A major hotel chain keeps a record of the number of mishandled bags per 1 000 customers. In a recent year, the hotel chain had 2.16 mishandled bags per 1 000 customers. Assume that the number of mishandled bags has a Poisson distribution. What is the probability that in the next 1 000 customers, the hotel chain will have no mishandled bags?

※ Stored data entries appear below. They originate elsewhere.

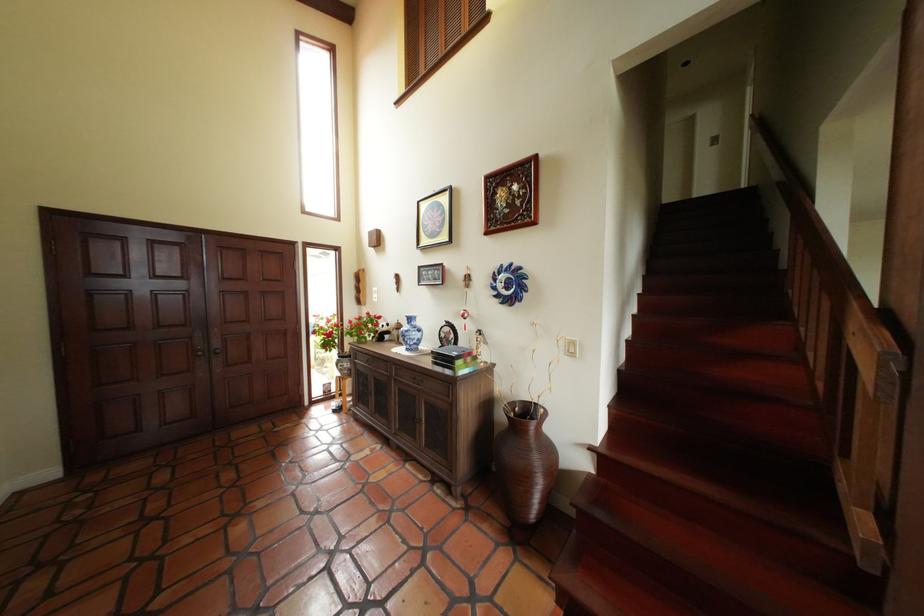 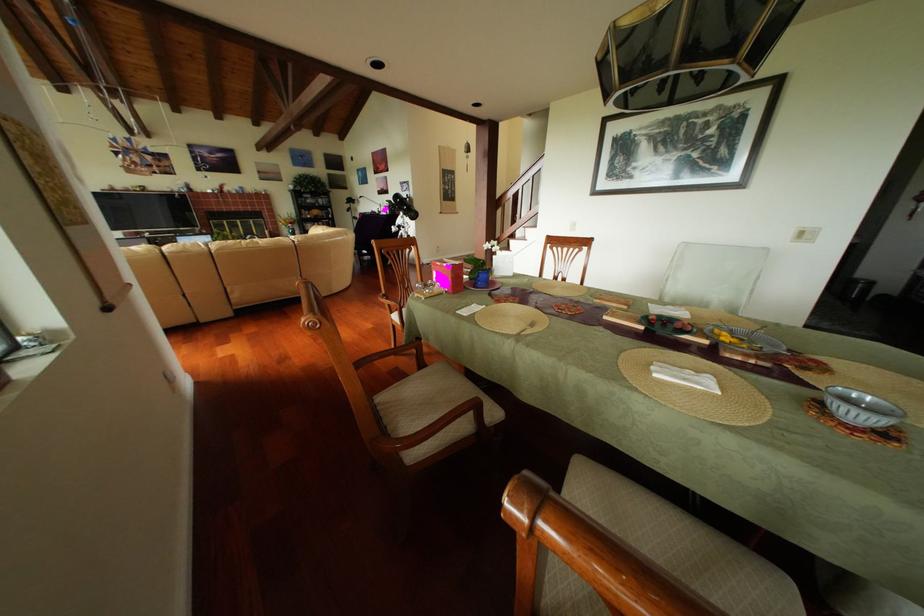 Question: I am providing you with two images of the same scene from different viewpoints. Please identify which objects are invisible in image2.

Choices:
 (A) cabinet drawer knob
 (B) metal fork
 (C) wooden book stand
 (D) chair sitting surface

Answer: (A) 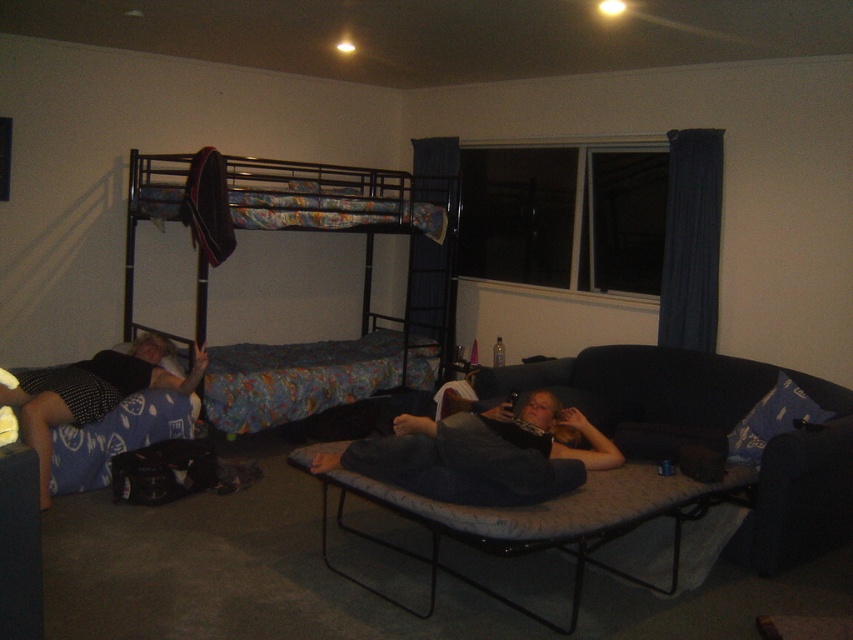 Question: Is gray fabric couch at lower right further to the viewer compared to blue fabric pillow at lower right?

Choices:
 (A) no
 (B) yes

Answer: (A)

Question: Among these points, which one is nearest to the camera?

Choices:
 (A) (476, 406)
 (B) (379, 464)
 (C) (756, 408)

Answer: (B)

Question: Is dark fabric couch at lower right behind blue fabric pillow at lower right?

Choices:
 (A) no
 (B) yes

Answer: (A)

Question: Does dark fabric couch at lower right lie in front of blue fabric pillow at lower right?

Choices:
 (A) yes
 (B) no

Answer: (A)

Question: Which object is closer to the camera taking this photo?

Choices:
 (A) matte black blanket at lower left
 (B) dark fabric couch at lower right

Answer: (B)

Question: Which of the following is the farthest from the observer?

Choices:
 (A) (370, 358)
 (B) (199, 355)
 (C) (453, 474)
 (D) (851, 449)

Answer: (A) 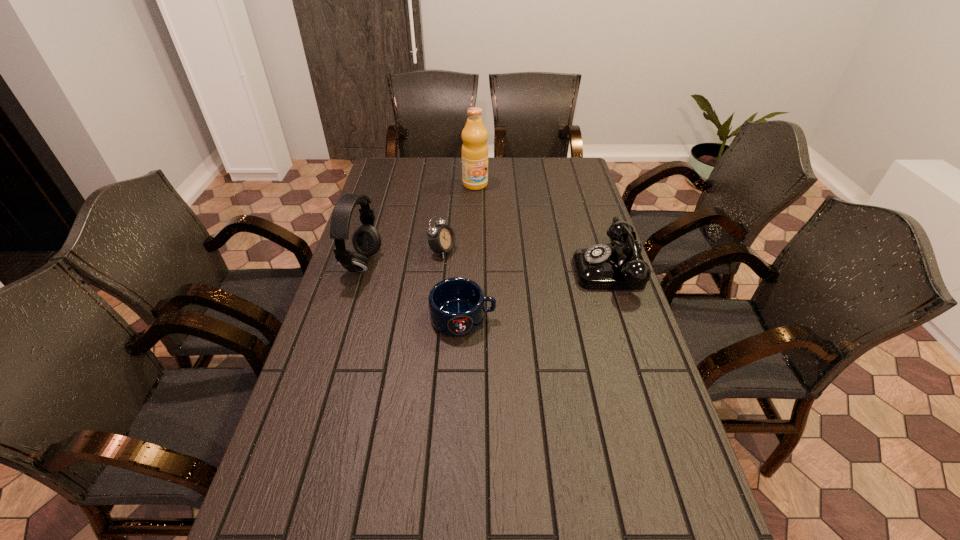 The image size is (960, 540). In order to click on object that is at the far edge in this screenshot , I will do `click(474, 135)`.

Locate an element on the screen. The image size is (960, 540). object situated at the left edge is located at coordinates (366, 240).

In order to click on object that is at the right edge in this screenshot , I will do `click(601, 267)`.

Identify the location of blank space at the far edge of the desktop. The image size is (960, 540). point(527,163).

In order to click on vacant region at the near edge of the desktop in this screenshot , I will do `click(503, 498)`.

At what (x,y) coordinates should I click in order to perform the action: click on vacant space at the left edge. Please return your answer as a coordinate pair (x, y). This screenshot has height=540, width=960. Looking at the image, I should click on (374, 301).

At what (x,y) coordinates should I click in order to perform the action: click on vacant point at the right edge. Please return your answer as a coordinate pair (x, y). Image resolution: width=960 pixels, height=540 pixels. Looking at the image, I should click on (668, 431).

The image size is (960, 540). In order to click on blank space at the far left corner of the desktop in this screenshot , I will do `click(395, 171)`.

This screenshot has height=540, width=960. In order to click on vacant area at the far right corner in this screenshot , I will do `click(580, 169)`.

Locate an element on the screen. This screenshot has width=960, height=540. free space at the near right corner is located at coordinates (698, 527). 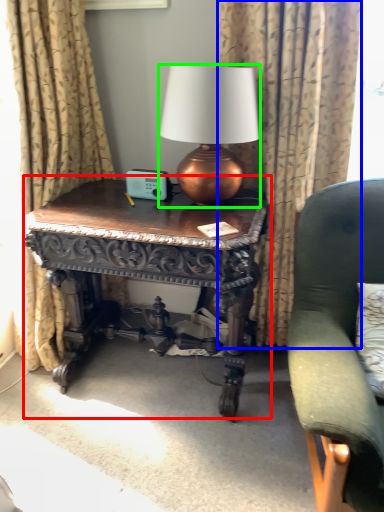 Question: Which is farther away from table (highlighted by a red box)? curtain (highlighted by a blue box) or lamp (highlighted by a green box)?

Choices:
 (A) curtain
 (B) lamp

Answer: (A) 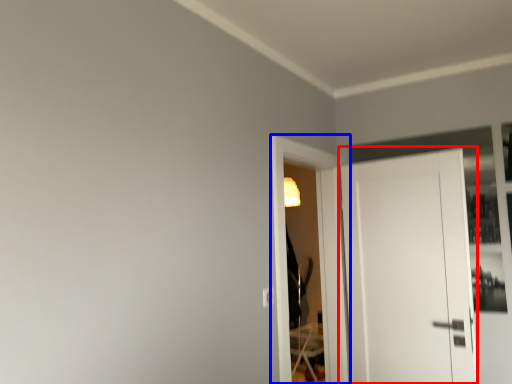 Question: Which object appears closest to the camera in this image, door (highlighted by a red box) or screen door (highlighted by a blue box)?

Choices:
 (A) door
 (B) screen door

Answer: (B) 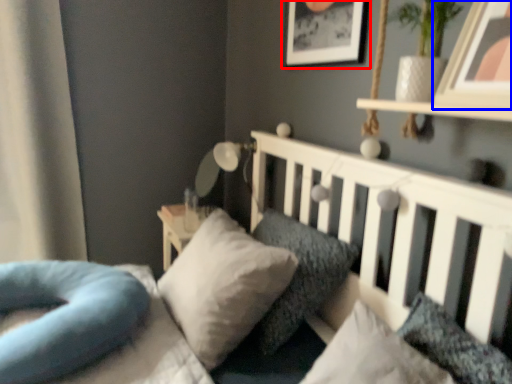 Question: Which object is further to the camera taking this photo, picture frame (highlighted by a red box) or picture frame (highlighted by a blue box)?

Choices:
 (A) picture frame
 (B) picture frame

Answer: (A) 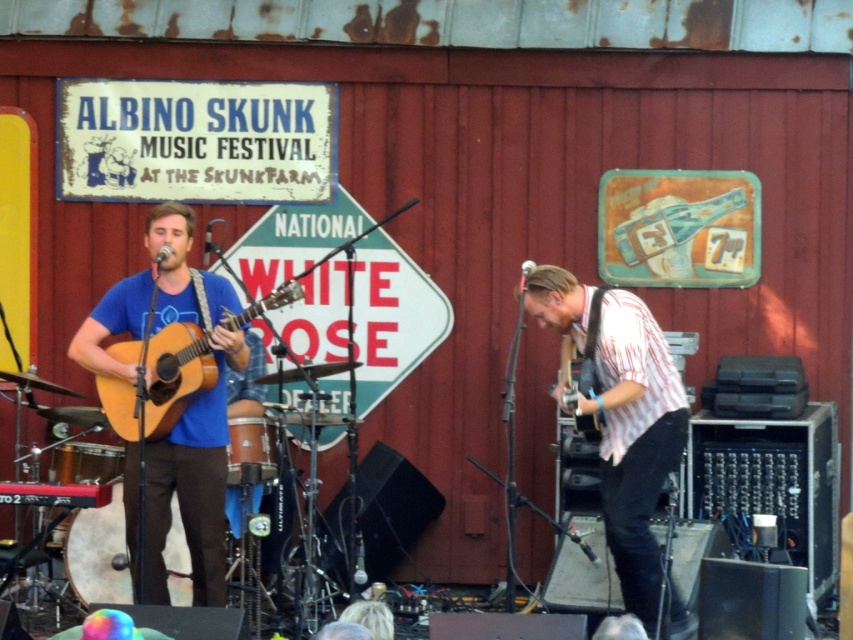 Is matte blue shirt at left in front of matte wood guitar at left?

That is False.

Who is more forward, [202,497] or [163,360]?

Point [163,360] is in front.

Where is `matte blue shirt at left`? This screenshot has width=853, height=640. matte blue shirt at left is located at coordinates (194, 468).

Identify the location of matte blue shirt at left. This screenshot has height=640, width=853. (194, 468).

Can you confirm if matte wood guitar at left is positioned below matte black electric guitar at right?

Incorrect, matte wood guitar at left is not positioned below matte black electric guitar at right.

Is matte wood guitar at left to the right of matte black electric guitar at right from the viewer's perspective?

Incorrect, matte wood guitar at left is not on the right side of matte black electric guitar at right.

The image size is (853, 640). In order to click on matte wood guitar at left in this screenshot , I will do `click(157, 380)`.

Image resolution: width=853 pixels, height=640 pixels. I want to click on matte wood guitar at left, so click(x=157, y=380).

Based on the photo, which is more to the right, matte blue shirt at left or matte black electric guitar at right?

matte black electric guitar at right is more to the right.

Which is more to the left, matte blue shirt at left or matte black electric guitar at right?

matte blue shirt at left

Between point (126, 289) and point (590, 358), which one is positioned behind?

The point (126, 289) is behind.

The image size is (853, 640). Find the location of `matte blue shirt at left`. matte blue shirt at left is located at coordinates (194, 468). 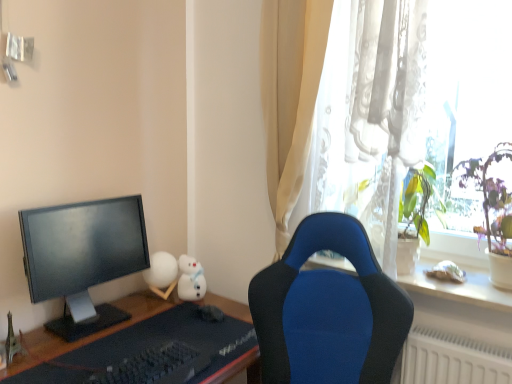 Where is `vacant space that's between matte black monitor at left and white matte sphere at center-left, positioned as the 4th toy in front-to-back order`? vacant space that's between matte black monitor at left and white matte sphere at center-left, positioned as the 4th toy in front-to-back order is located at coordinates (143, 297).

To calculate the probability that in the next 1,000 customers there will be no mishandled bags, we can use the Poisson probability formula:
P(X = k) = (e^(-λ) * λ^k) / k!
Where:
- P(X = k) is the probability that exactly k mishandled bags occur
- λ is the average number of mishandled bags per 1,000 customers
- k is the number of mishandled bags (in this case, k = 0)
Given that λ = 2.16 mishandled bags per 1,000 customers, we need to first convert this to the average number of mishandled bags per customer:
λ = 2.16 / 1000 = 0.00216 mishandled bags per customer
Now we can plug in the values to the formula:
P(X = 0) = (e^(-0.00216) * 0.00216^0) / 0!
P(X = 0) = (e^(-0.00216) * 1) / 1
P(X = 0) = e^(-0.00216)
Using a calculator, we find that e^(-0.00216) ≈ 0.997845288
Therefore, the probability that in the next 1,000 customers, the hotel chain will have no mishandled bags is approximately 0.9978 or 99.78%.